0

I would like to create a 2D array that can be accessed for read-only operations by multiple processes. My use case is to apply a function that takes pairs of columns from the 2D array (representing a matrix) and computes a scalar value (float64) depending on a tuple of additional arguments. A single call of function f would for a m-by-n array X with argument tuple (a1, a2) would look like f(X, (a1, a2)). In my use case I would like each process to compute f with different choices of (a1, a2).

The most promising lead I have so far is this example, but it uses a single-dimensional array. It also is using the array for non-reading purposes, but it was relevant at the time in terms of handling arrays.
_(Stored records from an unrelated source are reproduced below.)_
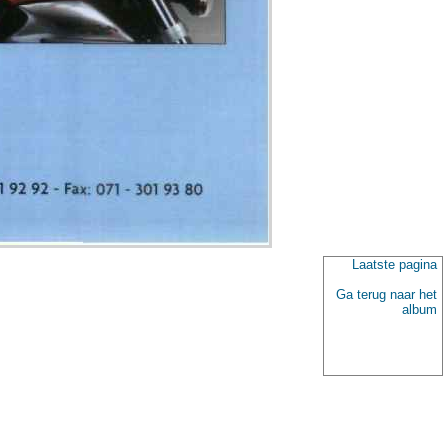
Laatste pagina
Ga terug naar het
album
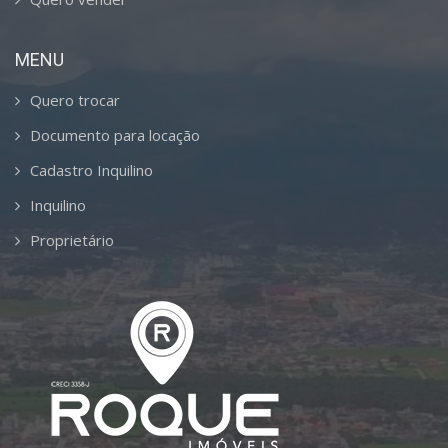
MENU
Quero trocar
Documento para locação
Cadastro Inquilino
Inquilino
Proprietário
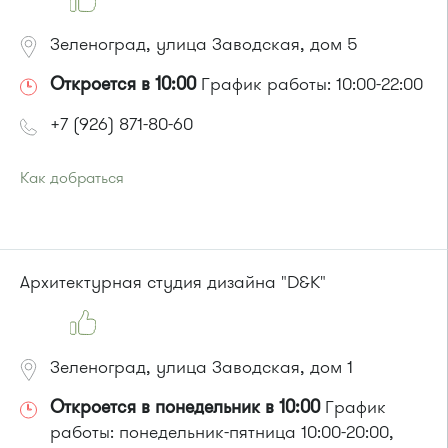
Зеленоград, улица Заводская, дом 5
Откроется в 10:00
График работы: 10:00-22:00
+7 (926) 871-80-60
Как добраться
Проезд до остановки
"Промкомбинат"
:
Автобус № 20.
или до остановки
"Корпус 814"
:
Автобус № 21
Архитектурная студия дизайна "D&K"
Зеленоград, улица Заводская, дом 1
Откроется в понедельник в 10:00
График
работы: понедельник-пятница 10:00-20:00,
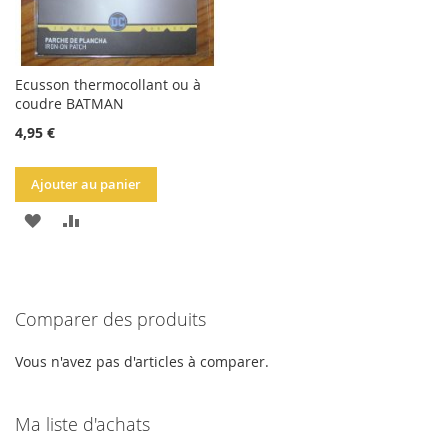
Ecusson thermocollant ou à
coudre BATMAN
4,95 €
Ajouter au panier
AJOUTER
AJOUTER
À
AU
LA
COMPARATEUR
Comparer des produits
LISTE
D'ACHATS
Vous n'avez pas d'articles à comparer.
Ma liste d'achats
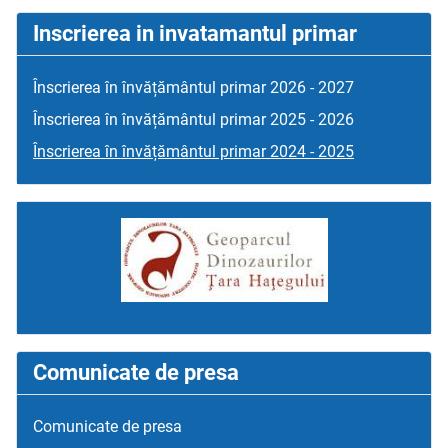
Inscrierea in invatamantul primar
Înscrierea în învățământul primar 2026 - 2027
Înscrierea în învățământul primar 2025 - 2026
Înscrierea în învățământul primar 2024 - 2025
Comunicate de presa
Comunicate de presa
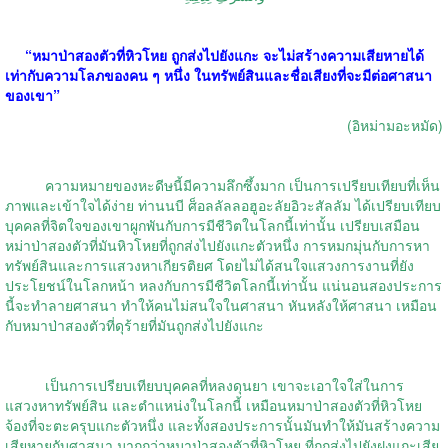
“
หมาป่าสองตัวที่หิวโหย ถูกส่งไปยังแกะ จะไม่สร้างความเสียหายได้
เท่ากับความโลภของคน ๆ หนึ่ง ในทรัพย์สินและชื่อเสียงที่จะมีต่อศาสนา
ของเขา
”
(
อิหม่ามอะหมัด
)
ความหมายของหะดีษนี้มีความลึกซึ้งมาก เป็นการเปรียบเทียบที่เห็น
ภาพและเข้าใจได้ง่าย ท่านนบี ศ็อลลัลลอฮูอะลัยอิวะสัลลัม ได้เปรียบเทียบ
บุคคลที่จิตใจของเขาผูกพันกับการมีชีวิตในโลกนี้เท่านั้น เปรียบเสมือน
หม่าป่าสองตัวที่มันหิวโหยที่ถูกส่งไปยังแกะตัวหนึ่ง การหมกมุ่นกับการหา
ทรัพย์สินและการแสวงหาเกียรติยศ โดยไม่ได้สนใจแสวงการงานที่ยัง
ประโยชน์ในโลกหน้า หลงกับการมีชีวิตโลกนี้เท่านั้น แน่นอนสองประการ
นี้จะทำลายศาสนา ทำให้คนไม่สนใจในศาสนา หันหลังให้ศาสนา เหมือน
กับหมาป่าสองตัวที่ดุร้ายที่มันถูกส่งไปยังแกะ
เป็นการเปรียบเทียบบุคคลที่หลงดุนยา เขาจะเอาใจใส่ในการ
แสวงหาทรัพย์สิน และตำแหน่งในโลกนี้ เหมือนหมาป่าสองตัวที่หิวโหย
จ้องที่จะตะครุบแกะตัวหนึ่ง และทั้งสองประการนั้นมันทำให้มันสร้างความ
เสียหายกับศาสนา มากกว่าหมาป่าสองตัวที่หิวโหย ที่ถูกส่งไปยังฝูงแกะเสีย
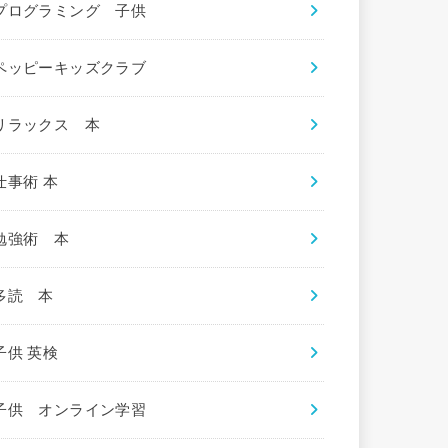
プログラミング 子供
ペッピーキッズクラブ
リラックス 本
仕事術 本
勉強術 本
多読 本
子供 英検
子供 オンライン学習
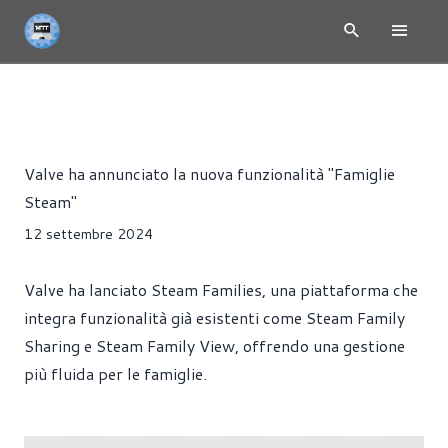
NEWS
GIOCHI
PRESS RELEASE
Riccardo Pollio
Valve ha annunciato la nuova funzionalità "Famiglie
Steam"
12 settembre 2024
Valve ha lanciato Steam Families, una piattaforma che
integra funzionalità già esistenti come Steam Family
Sharing e Steam Family View, offrendo una gestione
più fluida per le famiglie.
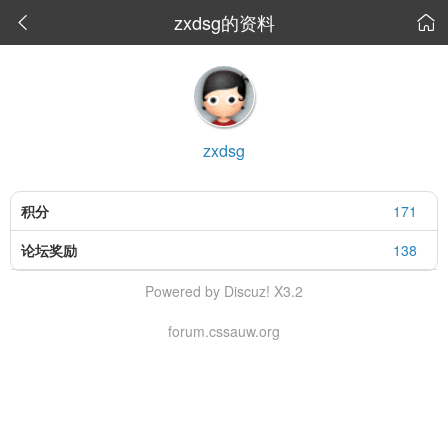
zxdsg的资料


zxdsg
积分
171
论坛奖励
138
Powered by Discuz! X3.2
forum.cssauw.org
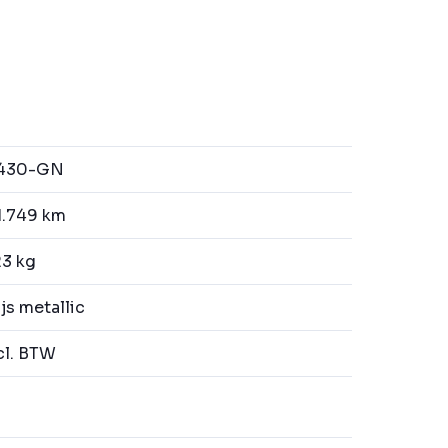
430-GN
1.749 km
23 kg
js metallic
l. BTW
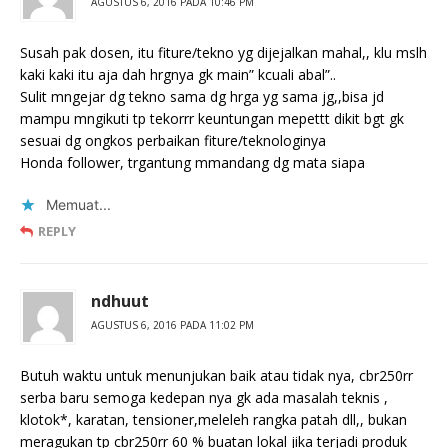
AGUSTUS 6, 2016 PADA 10:46 PM
Susah pak dosen, itu fiture/tekno yg dijejalkan mahal,, klu mslh
kaki kaki itu aja dah hrgnya gk main” kcuali abal”..
Sulit mngejar dg tekno sama dg hrga yg sama jg,,bisa jd
mampu mngikuti tp tekorrr keuntungan mepettt dikit bgt gk
sesuai dg ongkos perbaikan fiture/teknologinya
Honda follower, trgantung mmandang dg mata siapa
Memuat...
REPLY
ndhuut
AGUSTUS 6, 2016 PADA 11:02 PM
Butuh waktu untuk menunjukan baik atau tidak nya, cbr250rr
serba baru semoga kedepan nya gk ada masalah teknis ,
klotok*, karatan, tensioner,meleleh rangka patah dll,, bukan
meragukan tp cbr250rr 60 % buatan lokal jika terjadi produk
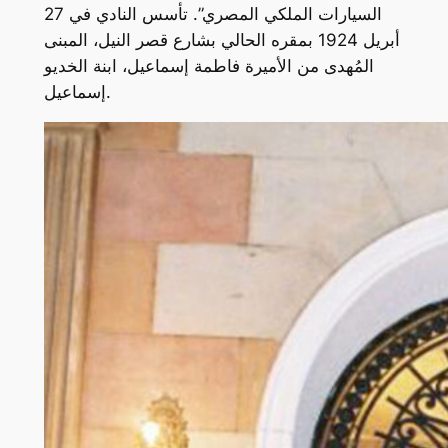
السيارات الملكي المصري”. تأسس النادي في 27
أبريل 1924 بمقره الحالي بشارع قصر النيل، المبنى
المُهدى من الأميرة فاطمة إسماعيل، ابنة الخديو
إسماعيل.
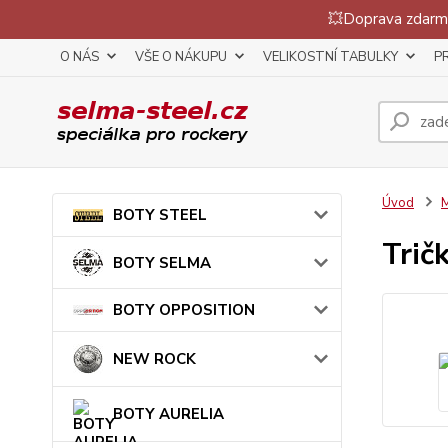
💥Doprava zdarma
O NÁS
VŠE O NÁKUPU
VELIKOSTNÍ TABULKY
P
Úvod
BOTY STEEL
Trič
BOTY SELMA
BOTY OPPOSITION
NEW ROCK
BOTY AURELIA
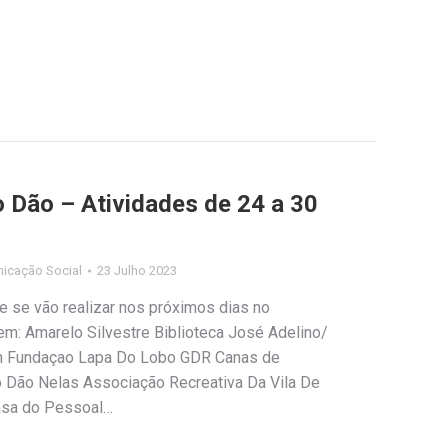
 Dão – Atividades de 24 a 30
icação Social
23 Julho 2023
e se vão realizar nos próximos dias no
em: Amarelo Silvestre Biblioteca José Adelino/
m Fundaçao Lapa Do Lobo GDR Canas de
 Dão Nelas Associação Recreativa Da Vila De
asa do Pessoal…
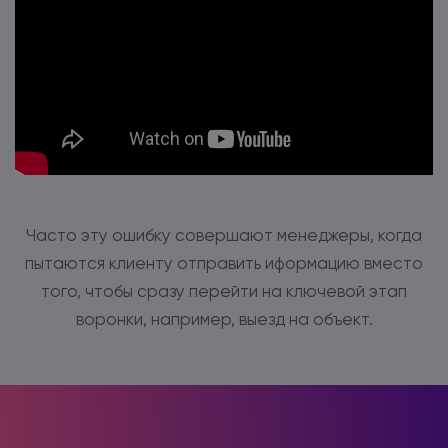
Часто эту ошибку совершают менеджеры, когда
пытаются клиенту отправить иформацию вместо
того, чтобы сразу перейти на ключевой этап
воронки, например, выезд на объект.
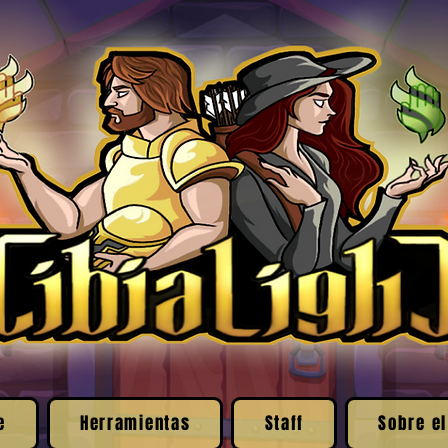
e
Herramientas
Staff
Sobre el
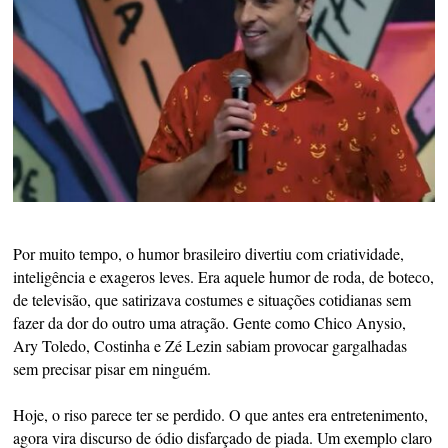
Por muito tempo, o humor brasileiro divertiu com criatividade,
inteligência e exageros leves. Era aquele humor de roda, de boteco,
de televisão, que satirizava costumes e situações cotidianas sem
fazer da dor do outro uma atração. Gente como Chico Anysio,
Ary Toledo, Costinha e Zé Lezin sabiam provocar gargalhadas
sem precisar pisar em ninguém.
Hoje, o riso parece ter se perdido. O que antes era entretenimento,
agora vira discurso de ódio disfarçado de piada. Um exemplo claro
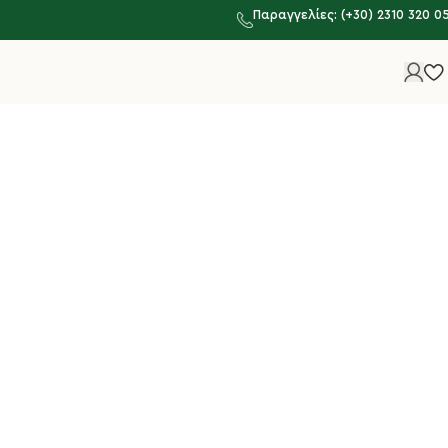
Παραγγελίες: (+30) 2310 320 0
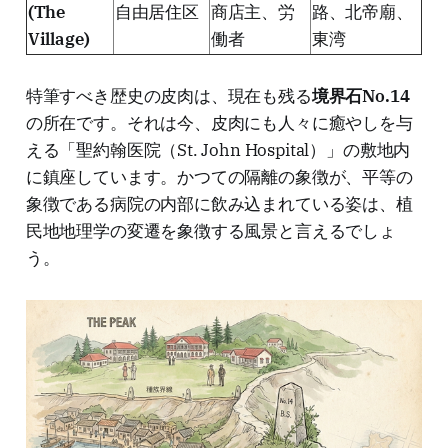
(The
自由居住区
商店主、労
路、北帝廟、
Village)
働者
東湾
特筆すべき歴史の皮肉は、現在も残る
境界石No.14
の所在です。それは今、皮肉にも人々に癒やしを与
える「聖約翰医院（St. John Hospital）」の敷地内
に鎮座しています。かつての隔離の象徴が、平等の
象徴である病院の内部に飲み込まれている姿は、植
民地地理学の変遷を象徴する風景と言えるでしょ
う。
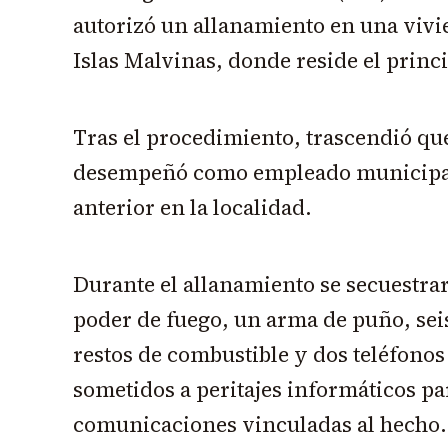
autorizó un allanamiento en una vivie
Islas Malvinas, donde reside el princ
Tras el procedimiento, trascendió qu
desempeñó como empleado municipal 
anterior en la localidad.
Durante el allanamiento se secuestraro
poder de fuego, un arma de puño, sei
restos de combustible y dos teléfonos
sometidos a peritajes informáticos pa
comunicaciones vinculadas al hecho.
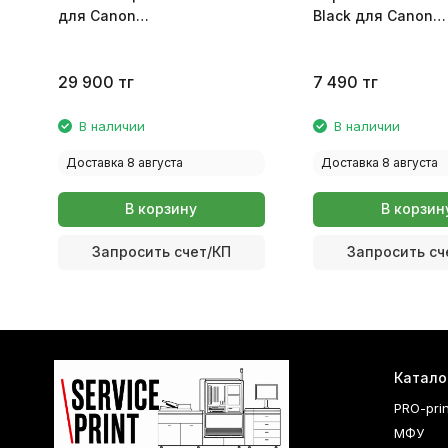
для Canon
Black для Canon
G1400/G2400/G3400 QY6-
G1400/G1411/G240
8018-030 | QY6-8006-
0663C001
000000
29 900
тг
7 490
тг
В наличии
В наличии
Доставка 8 августа
Доставка 8 августа
В корзину
В корзин
Запросить счет/КП
Запросить сч
Катало
PRO-pri
МФУ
I tried to modify that example by changing a = mp.Array('i', [0]*10) to a = mp.Array('i', [[0]*10]*10), but I got the following traceback:

>>> a = mp.Array('i', [[0]*10]*10)
Traceback (most recent call last):
  File "<stdin>", line 1, in <module>
  File "/usr/lib/python3.8/multiprocessing/context.py", line 141, in Array
    return Array(typecode_or_type, size_or_initializer, lock=lock,
  File "/usr/lib/python3.8/multiprocessing/sharedctypes.py", line 88, in Array
    obj = RawArray(typecode_or_type, size_or_initializer)
  File "/usr/lib/python3.8/multiprocessing/sharedctypes.py", line 67, in RawArray
    result.__init__(*size_or_initializer)
TypeError: an integer is required (got type list)

I checked the documentation for multiprocessing.Array (excerpt shown below), which has the argument size_or_initializer. The argument can only take an integer or a sequence, which I suppose [[0]*10]*10 is neither given the aforementioned traceback.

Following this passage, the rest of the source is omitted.